*Input material*.
=======
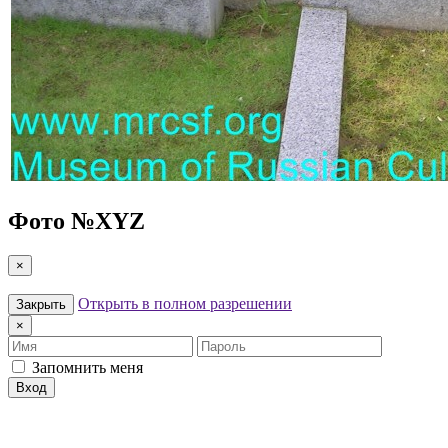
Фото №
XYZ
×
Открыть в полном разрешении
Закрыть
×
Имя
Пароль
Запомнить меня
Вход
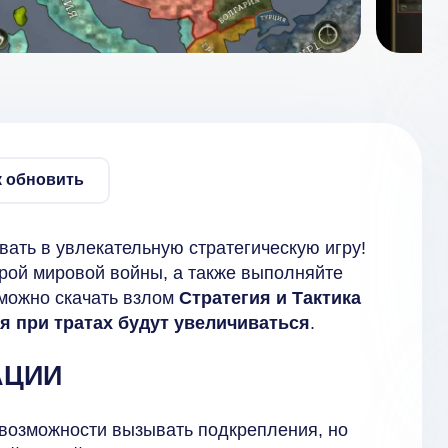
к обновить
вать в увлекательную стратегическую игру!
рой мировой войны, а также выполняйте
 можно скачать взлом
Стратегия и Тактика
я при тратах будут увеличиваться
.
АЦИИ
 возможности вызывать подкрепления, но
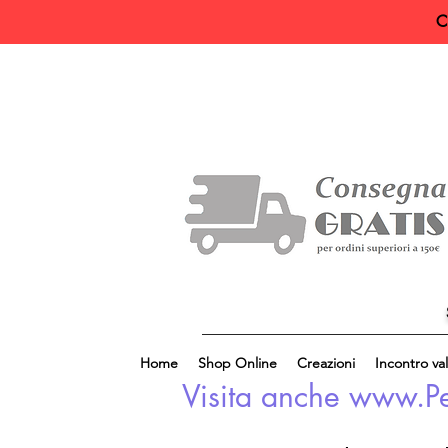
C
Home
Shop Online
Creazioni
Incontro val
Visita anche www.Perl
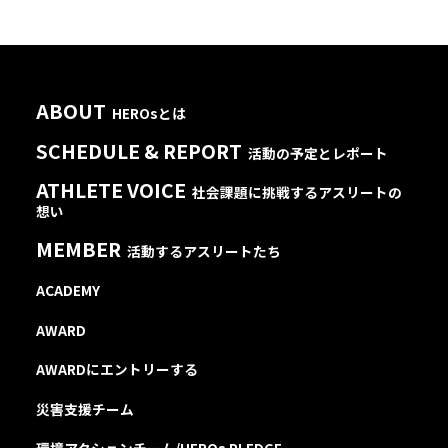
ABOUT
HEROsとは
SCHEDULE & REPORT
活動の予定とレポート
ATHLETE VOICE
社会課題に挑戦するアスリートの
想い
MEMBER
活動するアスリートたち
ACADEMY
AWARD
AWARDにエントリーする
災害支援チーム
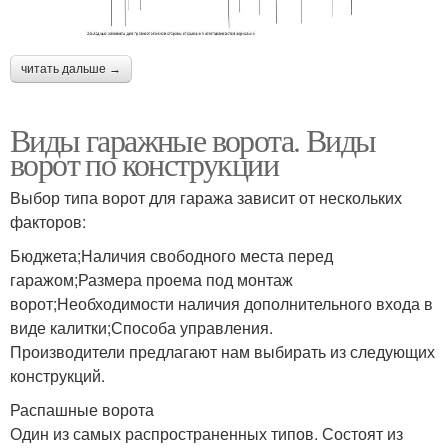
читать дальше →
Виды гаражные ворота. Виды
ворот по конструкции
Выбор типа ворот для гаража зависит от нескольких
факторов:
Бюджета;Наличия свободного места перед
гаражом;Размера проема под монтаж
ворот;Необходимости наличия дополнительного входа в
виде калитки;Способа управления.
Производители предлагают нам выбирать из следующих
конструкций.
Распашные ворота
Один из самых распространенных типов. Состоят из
=======
From the first line to the last, write out the data exactly, dropping any pictures.

Фото №
XYZ
×
Открыть в полном разрешении
Закрыть
×
Имя
Пароль
Запомнить меня
Вход
к обновить
вать в увлекательную стратегическую игру!
рой мировой войны, а также выполняйте
 можно скачать взлом
Стратегия и Тактика
я при тратах будут увеличиваться
.
АЦИИ
 возможности вызывать подкрепления, но
C
Home
Shop Online
Creazioni
Incontro val
Visita anche www.Perl
ABOUT
HEROsとは
SCHEDULE & REPORT
活動の予定とレポート
ATHLETE VOICE
社会課題に挑戦するアスリートの
想い
MEMBER
活動するアスリートたち
ACADEMY
AWARD
AWARDにエントリーする
災害支援チーム
читать дальше →
Виды гаражные ворота. Виды
ворот по конструкции
Выбор типа ворот для гаража зависит от нескольких
факторов:
Бюджета;Наличия свободного места перед
гаражом;Размера проема под монтаж
ворот;Необходимости наличия дополнительного входа в
виде калитки;Способа управления.
Производители предлагают нам выбирать из следующих
конструкций.
Распашные ворота
Один из самых распространенных типов. Состоят из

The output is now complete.